YOUR TASK: From the entries that follow, report every line in which "Fantasy" occurs.

*-*-*

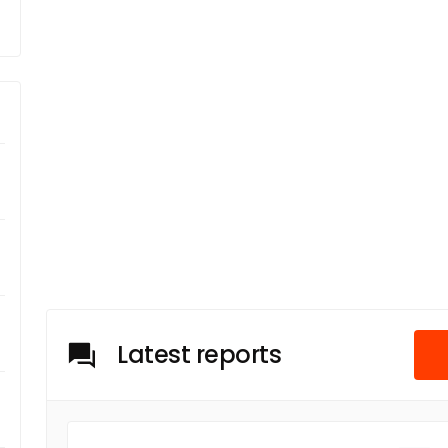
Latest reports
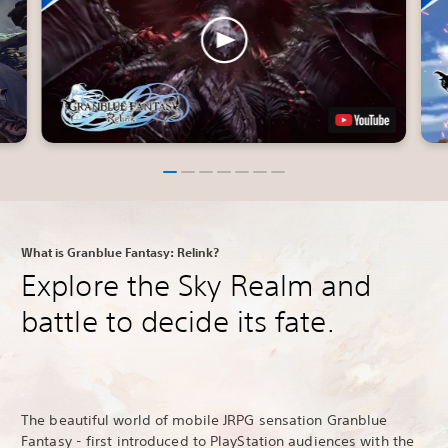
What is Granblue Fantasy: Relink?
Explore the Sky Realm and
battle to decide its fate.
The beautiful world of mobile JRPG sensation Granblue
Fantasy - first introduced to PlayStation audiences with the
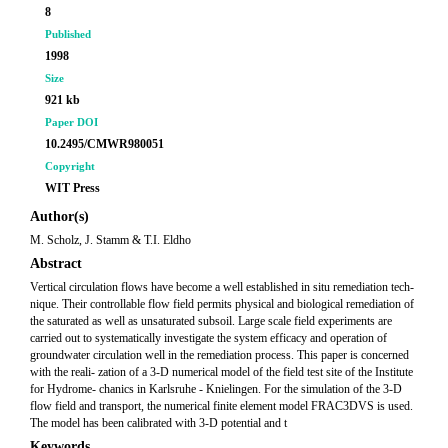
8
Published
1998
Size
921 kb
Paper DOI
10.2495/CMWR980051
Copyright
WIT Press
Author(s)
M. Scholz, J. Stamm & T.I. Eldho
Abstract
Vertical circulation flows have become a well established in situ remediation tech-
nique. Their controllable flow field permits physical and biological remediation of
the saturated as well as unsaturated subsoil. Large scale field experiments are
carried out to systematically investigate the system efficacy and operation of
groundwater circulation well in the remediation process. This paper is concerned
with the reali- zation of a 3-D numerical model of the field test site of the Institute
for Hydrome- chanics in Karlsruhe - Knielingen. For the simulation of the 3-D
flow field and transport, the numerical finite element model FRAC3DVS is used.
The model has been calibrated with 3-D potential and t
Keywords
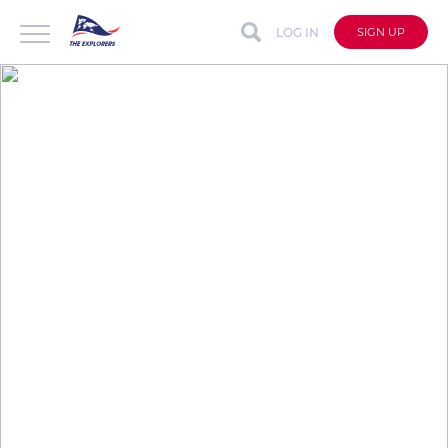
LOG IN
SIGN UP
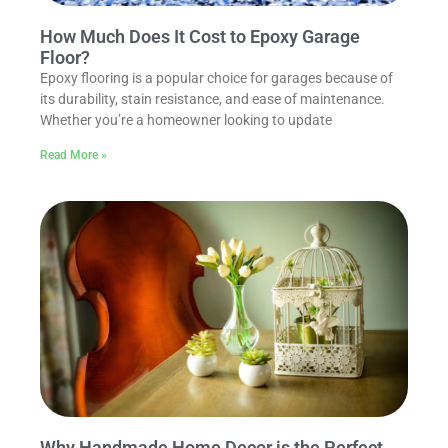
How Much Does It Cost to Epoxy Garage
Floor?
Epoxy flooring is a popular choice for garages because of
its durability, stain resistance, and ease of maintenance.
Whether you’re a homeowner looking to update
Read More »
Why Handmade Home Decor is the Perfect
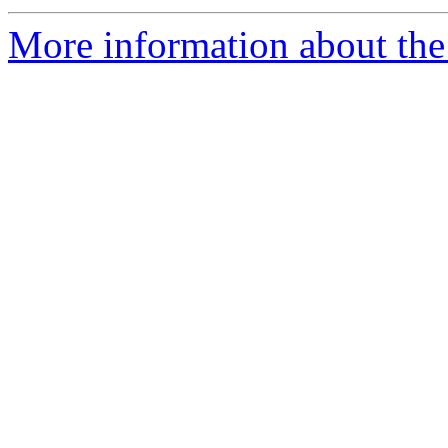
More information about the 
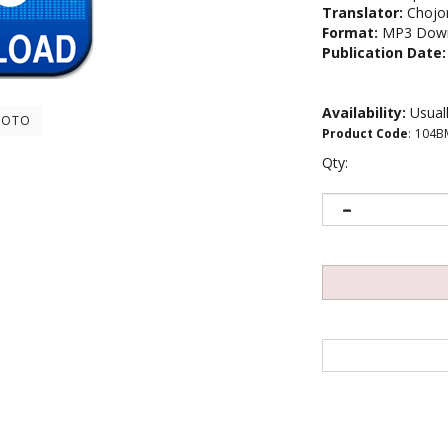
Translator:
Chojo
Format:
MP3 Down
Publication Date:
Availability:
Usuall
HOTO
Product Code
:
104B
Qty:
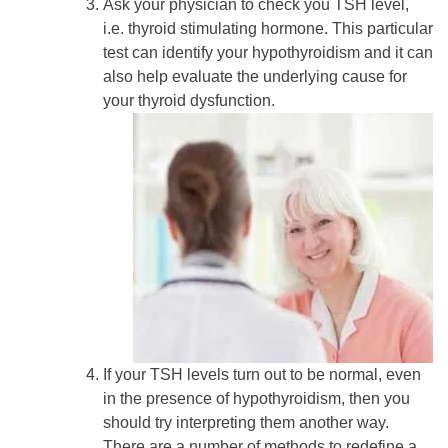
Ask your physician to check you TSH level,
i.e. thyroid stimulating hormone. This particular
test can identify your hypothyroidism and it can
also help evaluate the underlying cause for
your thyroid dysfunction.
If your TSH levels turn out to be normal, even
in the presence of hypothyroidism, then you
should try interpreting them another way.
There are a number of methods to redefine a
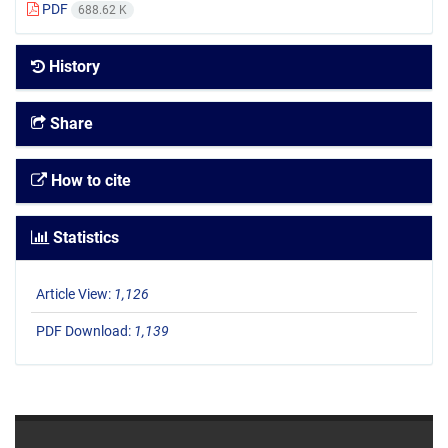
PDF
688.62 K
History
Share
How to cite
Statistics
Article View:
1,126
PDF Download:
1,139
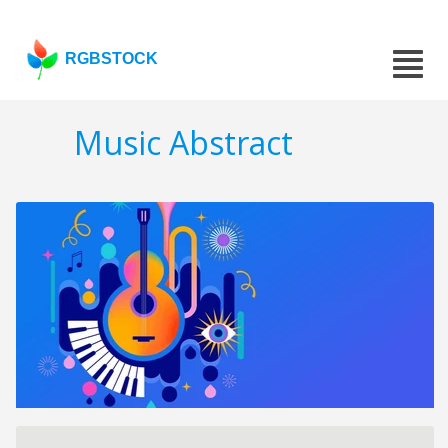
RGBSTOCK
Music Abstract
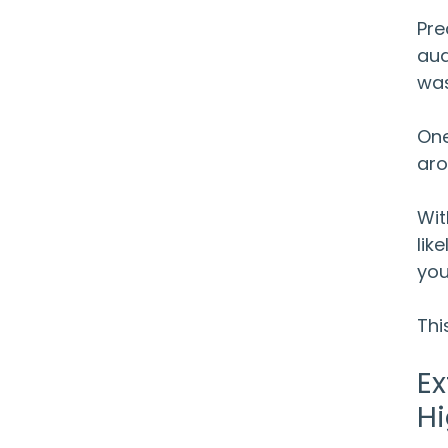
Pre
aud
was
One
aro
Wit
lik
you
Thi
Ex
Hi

*-*-*

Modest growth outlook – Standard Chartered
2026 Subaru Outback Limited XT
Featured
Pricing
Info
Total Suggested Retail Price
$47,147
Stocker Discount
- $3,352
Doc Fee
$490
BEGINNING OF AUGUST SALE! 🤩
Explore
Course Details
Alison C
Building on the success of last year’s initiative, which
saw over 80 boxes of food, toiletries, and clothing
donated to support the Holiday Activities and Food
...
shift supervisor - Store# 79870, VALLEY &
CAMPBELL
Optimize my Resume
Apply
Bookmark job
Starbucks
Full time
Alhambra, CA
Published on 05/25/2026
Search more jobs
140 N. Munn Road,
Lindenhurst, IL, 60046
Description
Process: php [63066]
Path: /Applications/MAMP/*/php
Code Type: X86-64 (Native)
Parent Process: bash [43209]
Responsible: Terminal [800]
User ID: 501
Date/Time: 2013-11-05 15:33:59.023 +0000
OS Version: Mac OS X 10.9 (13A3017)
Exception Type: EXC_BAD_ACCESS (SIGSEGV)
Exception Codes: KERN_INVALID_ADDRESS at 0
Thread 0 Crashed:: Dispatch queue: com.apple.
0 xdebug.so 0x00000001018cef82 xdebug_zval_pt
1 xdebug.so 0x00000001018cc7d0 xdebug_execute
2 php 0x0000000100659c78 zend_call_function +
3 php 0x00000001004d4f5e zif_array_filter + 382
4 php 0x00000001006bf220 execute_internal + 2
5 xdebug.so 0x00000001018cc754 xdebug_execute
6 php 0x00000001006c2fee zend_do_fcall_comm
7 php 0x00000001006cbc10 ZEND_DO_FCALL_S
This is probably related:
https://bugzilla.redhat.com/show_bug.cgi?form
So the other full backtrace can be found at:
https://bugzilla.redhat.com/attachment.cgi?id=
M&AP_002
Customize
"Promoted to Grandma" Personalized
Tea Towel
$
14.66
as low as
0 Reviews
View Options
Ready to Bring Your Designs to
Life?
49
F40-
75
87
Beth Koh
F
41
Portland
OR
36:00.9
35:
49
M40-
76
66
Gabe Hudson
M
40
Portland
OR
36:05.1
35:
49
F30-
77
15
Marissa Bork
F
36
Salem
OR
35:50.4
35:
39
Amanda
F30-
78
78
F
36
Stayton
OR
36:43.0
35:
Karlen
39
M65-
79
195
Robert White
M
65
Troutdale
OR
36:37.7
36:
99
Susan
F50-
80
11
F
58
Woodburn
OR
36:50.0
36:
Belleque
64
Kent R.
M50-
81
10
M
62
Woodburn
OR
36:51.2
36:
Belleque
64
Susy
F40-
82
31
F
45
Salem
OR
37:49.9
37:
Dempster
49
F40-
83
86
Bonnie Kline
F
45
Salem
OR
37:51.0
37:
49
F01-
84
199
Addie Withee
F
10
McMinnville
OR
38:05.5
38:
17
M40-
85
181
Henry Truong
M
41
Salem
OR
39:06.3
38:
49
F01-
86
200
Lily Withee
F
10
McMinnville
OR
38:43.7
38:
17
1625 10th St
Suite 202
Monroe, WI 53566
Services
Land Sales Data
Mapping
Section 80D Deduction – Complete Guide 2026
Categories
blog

*-*-*

RESULT FOR THIS EXERCISE:
What is Granblue Fantasy: Relink?
Fantasy - first introduced to PlayStation audiences with the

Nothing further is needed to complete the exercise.